L'activité sismique et volcanique de notre Planète est permanente. Certains mécanismes de la tectonique des plaques échappent encore à la compréhension des chercheurs. Parmi eux, certains soupçonnent la présence d'une couche carbonatée sous la lithosphère océanique, régulièrement alimentée par des processus de subduction. L'existence de cet agent lubrifiant pourrait être un des mécanismes clé de la tectonique des plaques moderne.

La tectonique des plaques est rendue possible par le déplacement de la lithosphère sur l'asthénosphère via un découplage mécanique entre ces deux parties du manteau terrestre. Cette limite entre la lithosphère et l'asthénosphère correspond à une région de ralentissement de la vitesse des ondes sismiques (low-velocity zone, LVZ).

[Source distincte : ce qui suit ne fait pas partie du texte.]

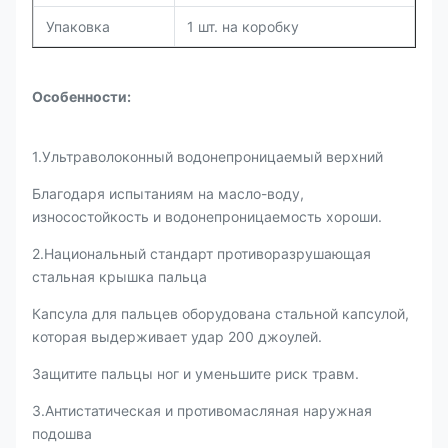
Упаковка
1 шт. на коробку
Особенности:
1.Ультраволоконный водонепроницаемый верхний
Благодаря испытаниям на масло-воду,
износостойкость и водонепроницаемость хороши.
2.Национальный стандарт противоразрушающая
стальная крышка пальца
Капсула для пальцев оборудована стальной капсулой,
которая выдерживает удар 200 джоулей.
Защитите пальцы ног и уменьшите риск травм.
3.Антистатическая и противомасляная наружная
подошва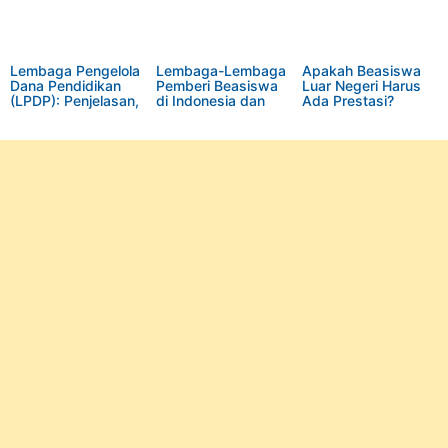
Lembaga Pengelola
Lembaga-Lembaga
Apakah Beasiswa
Dana Pendidikan
Pemberi Beasiswa
Luar Negeri Harus
(LPDP): Penjelasan,
di Indonesia dan
Ada Prestasi?
Fungsi, dan
Luar Negeri
Programnya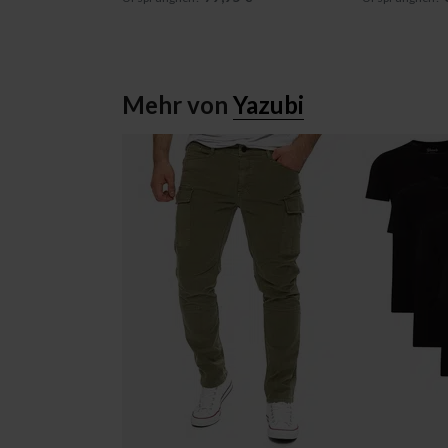
Mehr von
Yazubi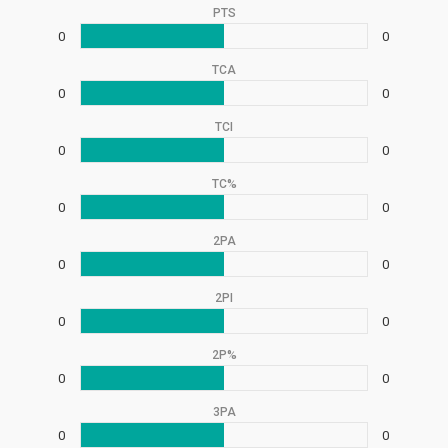
PTS
0
0
TCA
0
0
TCI
0
0
TC%
0
0
2PA
0
0
2PI
0
0
2P%
0
0
3PA
0
0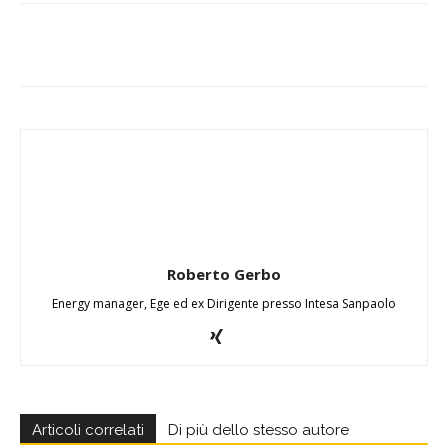
Roberto Gerbo
Energy manager, Ege ed ex Dirigente presso Intesa Sanpaolo
Articoli correlati
Di più dello stesso autore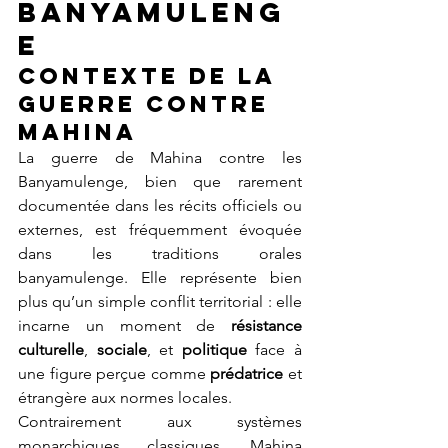
Banyamuleng
e
Contexte de la 
guerre contre 
Mahina
La guerre de Mahina contre les 
Banyamulenge, bien que rarement 
documentée dans les récits officiels ou 
externes, est fréquemment évoquée 
dans les traditions orales 
banyamulenge. Elle représente bien 
plus qu’un simple conflit territorial : elle 
incarne un moment de 
résistance 
culturelle
, 
sociale
, et 
politique
 face à 
une figure perçue comme 
prédatrice
 et 
étrangère aux normes locales.
Contrairement aux systèmes 
monarchiques classiques, Mahina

Ce ralentissement est généralement interprété comme le témoin de la présence de liquide produit par la fusion du manteau. Près des rides médio-océaniques (chaînes de montagnes sous-marines), l'origine du liquide peut être reliée à l'ascension de l'asthénosphère à l'aplomb de la ride. Loin des rides, par contre, la présence de liquide est plus difficile à expliquer compte-tenu du régime thermique, la température du manteau étant inférieure à son solidus, c'est-à-dire la température du début de la fusion.

Une nouvelle étude des chercheurs du laboratoire Magmas et Volcans (LMV - UCA/CNRS/IRD) associés à des équipes du Laboratoire Chrono-Environnement (Besançon), de l'UMET (Lille), de l'ISTO (Orléans) et du synchrotron européen ESRF, suggère la présence de carbonates fondus disséminés dans le manteau océanique, au niveau de la limite entre la lithosphère et l’asthénosphère.

Une couche carbonatée sous les océans

Les chercheurs ont réussi à reproduire expérimentalement les deux étapes d'introduction du carbone. La lithosphère porte, dans sa partie superficielle, des carbonates (sédiments ou altération des fonds océaniques). Lorsqu'elle vieillit, sa densité augmente et elle plonge dans le manteau (phénomène de subduction). Les carbonates sont réchauffés, ce qui conduit à leur décomposition, libérant du CO2 en profondeur. C'est la première étape d'introduction du carbone.

Lors de la deuxième étape, le CO2 est entraîné à de plus grandes profondeurs jusqu'à atteindre des pressions où la fusion intervient. Les carbonates fondus qui en résultent présentent une forte capacité d'infiltration et une grande mobilité qui permettent leur dissémination rapide sur de grandes distances. La zone imprégnée est limitée, d'une part, vers le haut par les réactions de décarbonatation (le CO2 est piégé dans la lithosphère et stabilisé) et, d'autre part, vers le bas par les réactions de réduction du carbone en graphite et diamant (voir figure ci-dessous).

Synthèse du modèle de migration des carbonates fondus. La zone de circulation du liquide est indiquée en vert clair. Au-dessus (couleur saumon), le carbone est stable sous forme CO2. En-dessous (vert foncé) le carbone est réduit en graphite / diamant. © T. Hammouda, Laboratoire Magmas et Volcans (LMV)

La composition de certaines laves produites en contexte océanique (rides avortées fossiles, petits spots, métasomatisme de points chauds), qui présente des carbonates fondus ou des traces d'un processus les impliquant, corrobore la proposition d'existence d'un niveau enrichi en carbone à l'échelle globale sous les océans. Étant donné la datation des premiers sédiments carbonatés et des débuts de la tectonique des plaques dite « moderne », aux alentours de 3 milliards d'années, les chercheurs font l'hypothèse que l'existence d'une telle couche carbonatée pourrait avoir été à l'origine de la stabilisation de cette tectonique des plaques moderne.